Saat itu ia duduk di kelas 4 SD. “Sampai sekarang masih ada sisanya,” kenang Pandji. Ia mendapat cap itu bukan tanpa alasan. Pandji kecil mendapat peringkat ke-29 dari 30 siswa.
Hal itu berlanjut sampai SMP dan SMA. “Bayangkan, ayah saya seorang jenius eksakta. Belum selesai kuliah di UGM, dapat beasiswa kuliah di ITB. Belum selesai kuliah di ITB, dapat tawaran kuliah di Jepang. Tapi anaknya nilai Matematika-nya dua,” kisah Pandji.
Ayahnya, Koes Pratomo Wongsoyudo, salah seorang pendiri organisasi karate di Indonesia. Ditambah lagi sang ibu yang bekerja di perbankan. Tapi Pandji memiliki impian lain yang tidak diajarkan di sekolah saat itu, dan tidak dikuasai ayah-ibunya. Pandji senang berbicara. Ia ingin bicara dalam berbagai medium. Beruntung Pandji memiliki orang tua yang mendukung mimpinya. “Ayah berpesan, kalau punya impian, sebanyak apa pun, jangan coba membunuhnya,” ujar Pandji.
Kata-kata itulah yang mendorong Pandji untuk mewujudkan impiannya satu per satu, mulai dari penyiar radio, presenter acara televisi, penulis buku, rapper, sampai stand-up comedian. Ia bahkan mulai bermain film. Selain film komedi, ia bermain film drama dan beradu akting dengan Reza Rahadian di film Rudy Habibie. Kegigihan yang diajarkan ayahnya dulu kini Pandji turunkan kepada dua anaknya.
Kalimat “Saya bekerja untuk membiayai karya” pernah digaungkan Pandji saat merintis karier sebagai penyiar radio dan rapper. Sebagai penyiar radio di pagi hari, ia diminta untuk tidak menyampaikan materi yang ‘berat’, padahal ia sangat tertarik pada isu-isu sosial dan politik (sospol). Akhirnya, isu itu ia tuangkan dalam lagu-lagu rap (hip-hop) yang ia ciptakan.
“Karena penikmat musik rap sospol sedikit, maka penghasilan saya sebagai penyiar radio saya gunakan untuk bermusik,” jelas Pandji.
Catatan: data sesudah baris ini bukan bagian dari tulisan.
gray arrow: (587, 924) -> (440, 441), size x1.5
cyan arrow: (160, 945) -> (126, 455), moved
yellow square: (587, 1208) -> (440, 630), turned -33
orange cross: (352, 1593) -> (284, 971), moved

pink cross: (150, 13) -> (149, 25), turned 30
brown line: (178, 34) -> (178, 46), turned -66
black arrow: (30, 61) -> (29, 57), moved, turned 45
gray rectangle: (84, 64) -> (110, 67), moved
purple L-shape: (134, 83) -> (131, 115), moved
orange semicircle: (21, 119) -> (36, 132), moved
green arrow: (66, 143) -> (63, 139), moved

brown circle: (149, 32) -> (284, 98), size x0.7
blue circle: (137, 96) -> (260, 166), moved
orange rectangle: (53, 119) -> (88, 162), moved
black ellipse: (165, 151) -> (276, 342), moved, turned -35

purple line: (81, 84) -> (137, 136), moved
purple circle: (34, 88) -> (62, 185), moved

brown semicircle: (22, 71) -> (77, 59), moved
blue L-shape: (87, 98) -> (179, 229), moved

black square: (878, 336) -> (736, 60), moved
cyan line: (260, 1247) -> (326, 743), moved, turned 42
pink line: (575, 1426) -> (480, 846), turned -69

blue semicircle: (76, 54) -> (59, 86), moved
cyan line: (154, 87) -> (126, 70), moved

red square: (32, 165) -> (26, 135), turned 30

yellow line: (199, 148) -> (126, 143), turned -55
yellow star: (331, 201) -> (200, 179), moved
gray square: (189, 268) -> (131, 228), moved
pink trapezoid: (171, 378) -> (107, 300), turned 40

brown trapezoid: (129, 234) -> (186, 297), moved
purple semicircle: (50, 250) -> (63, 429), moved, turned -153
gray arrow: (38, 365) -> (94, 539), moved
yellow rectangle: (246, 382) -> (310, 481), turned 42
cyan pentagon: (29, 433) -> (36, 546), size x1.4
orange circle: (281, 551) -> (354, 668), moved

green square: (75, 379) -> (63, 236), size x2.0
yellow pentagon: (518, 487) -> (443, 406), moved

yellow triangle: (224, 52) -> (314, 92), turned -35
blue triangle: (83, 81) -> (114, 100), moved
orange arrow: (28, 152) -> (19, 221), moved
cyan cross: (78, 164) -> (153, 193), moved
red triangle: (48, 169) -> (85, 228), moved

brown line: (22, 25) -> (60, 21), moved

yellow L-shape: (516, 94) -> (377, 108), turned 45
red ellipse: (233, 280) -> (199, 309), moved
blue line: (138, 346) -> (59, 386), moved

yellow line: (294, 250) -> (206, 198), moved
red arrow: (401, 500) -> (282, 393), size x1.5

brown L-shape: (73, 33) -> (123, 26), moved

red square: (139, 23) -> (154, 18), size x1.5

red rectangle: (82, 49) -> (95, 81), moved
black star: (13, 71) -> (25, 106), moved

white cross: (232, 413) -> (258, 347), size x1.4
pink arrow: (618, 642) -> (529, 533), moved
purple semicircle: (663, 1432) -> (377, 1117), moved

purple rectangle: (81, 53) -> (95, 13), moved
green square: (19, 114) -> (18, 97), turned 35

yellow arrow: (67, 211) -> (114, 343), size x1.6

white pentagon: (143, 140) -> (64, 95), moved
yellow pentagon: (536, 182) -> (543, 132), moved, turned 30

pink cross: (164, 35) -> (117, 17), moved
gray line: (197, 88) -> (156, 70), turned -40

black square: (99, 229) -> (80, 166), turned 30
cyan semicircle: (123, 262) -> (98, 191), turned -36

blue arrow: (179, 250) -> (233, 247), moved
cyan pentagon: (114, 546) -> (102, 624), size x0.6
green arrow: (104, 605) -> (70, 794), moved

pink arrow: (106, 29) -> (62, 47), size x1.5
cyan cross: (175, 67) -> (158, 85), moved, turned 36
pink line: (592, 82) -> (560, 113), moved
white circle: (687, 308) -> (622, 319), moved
Ia akui, sampai sekarang ia belum bisa mengandalkan finansial dari musik rap. Hal itu, menurutnya, berbeda dari stand-up comedy.
Sebagai stand-up comedian, Pandji telah empat kali menggelar special show. Yang pertama adalah Merdeka dalam Bercanda, lalu Mesakke Bangsaku (tur nasional), Mesakke Bangsaku(tur dunia), dan Juru Bicara (tur dunia), tur yang dimulai sejak April 2016 di 24 kota di lima benua. Penutupan Juru Bicara sendiri akan digelar di Jakarta pada 10 Desember 2016. Kelak, akan ada juga galeri foto yang memperlihatkan perjalanan panjang di balik show Juru Bicara.
Pandji memiliki alasan ekternal dan internal untuk Juru Bicara. Alasan eksternal adalah ia ingin menjadi juru bicara untuk semua orang. Ia pernah bertemu dengan Suciwati (istri Munir) dan diminta bicara isu HAM. Ada pula yang memintanya bicara soal konservasi alam, sensor televisi, hingga konflik agama.
“Tidak ada yang lucu topiknya. Tapi ini terlalu penting untuk tidak dibahas. Kalau bukan pertunjukan lawak, orang nggak mau tahu,” ujar Pandji. Sedangkan alasan internal menggelar tur dunia dua kali adalah, “Ada keinginan untuk enunjukkan bahwa ranking di sekolah bukan takdir seorang anak,” kata Pandji.
Ada banyak jalan untuk berkembang. Untuk memperkaya pengetahuan, Pandji senang membaca. Ia memiliki perpustakaan pribadi di rumah. Namun image ‘lucu’ yang telanjur melekat pada dirinya sering membuat orang ragu. “Saya pernah ditepuk orang saat baca buku dan dia bilang, kayak ngerti aja lo baca buku,” kenangnya lagi.
Pandji ingin dikenal sebagai manusia yang utuh—bisa lucu, serius, marah, juga sedih. Dan, meski peduli pada politik, Pandji tidak tertarik menjadi politisi. “Pandji sudah berdamai
dengan diri sendiri dan menerima kenyataan bahwa Pandji pintar ngomong,” tegas Pandji.